Equity managers were hit particularly hard, with UK retail investors taking £450 million out of European equity funds and £135 million from UK equity funds, according to the latest figures released by the Investment Association, the UK asset management trade body.
Investors turned to mixed asset funds to diversify their risk, with £367 million in net retail sales flowing into this asset class during January. Fixed income funds, which attracted £253 million in net retail subscriptions, were the only other fund category to see net inflows. Money market funds (-£74 million) and property (-£108 million) both experienced net withdrawals.
Looking regionally, Japan funds attracted the highest level of retail interest, with net inflows of £146 million during January, closely followed by North America funds (£134 million). All other regions experienced net redemptions.
Investors continued to sell out of equity funds in February, with UK investors pulling £215 million out of their equity fund holdings according to data from Calastone, the London-based funds transaction network.

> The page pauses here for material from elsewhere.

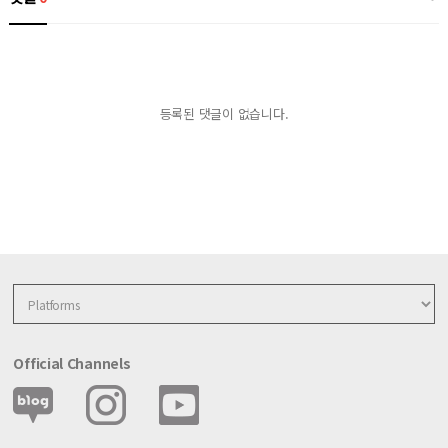
등록된 댓글이 없습니다.
Official Channels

This level of redemptions was the highest seen since the build-up to the US presidential election in 2016, according to the monthly Calastone survey which monitors net investment flows from UK-based independent financial advisors (IFAs), fund platforms and institutional investors into UK-domiciled asset managers.

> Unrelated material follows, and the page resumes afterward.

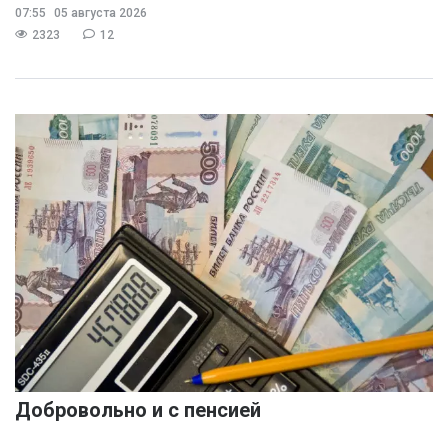
07:55
05 августа 2026
2323
12
Добровольно и с пенсией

In the face of weak global economic data, investors sought to ‘de-risk’ by increasing their exposure to bond markets. Fixed income funds registered £426million in net subscriptions during February, their highest level of net inwards investment since September.
In contrast, investors took a cautious view on real assets. Property funds experienced their fifth consecutive month of net withdrawals. European equity funds were hit with £292 million in net redemptions during February, having only received net monthly inflows once in the past 10 months.
However, UK equities defied this pessimism with investors pouring £160 million of net investment into the sector, believing that current pricing levels offer an attractive buying opportunity.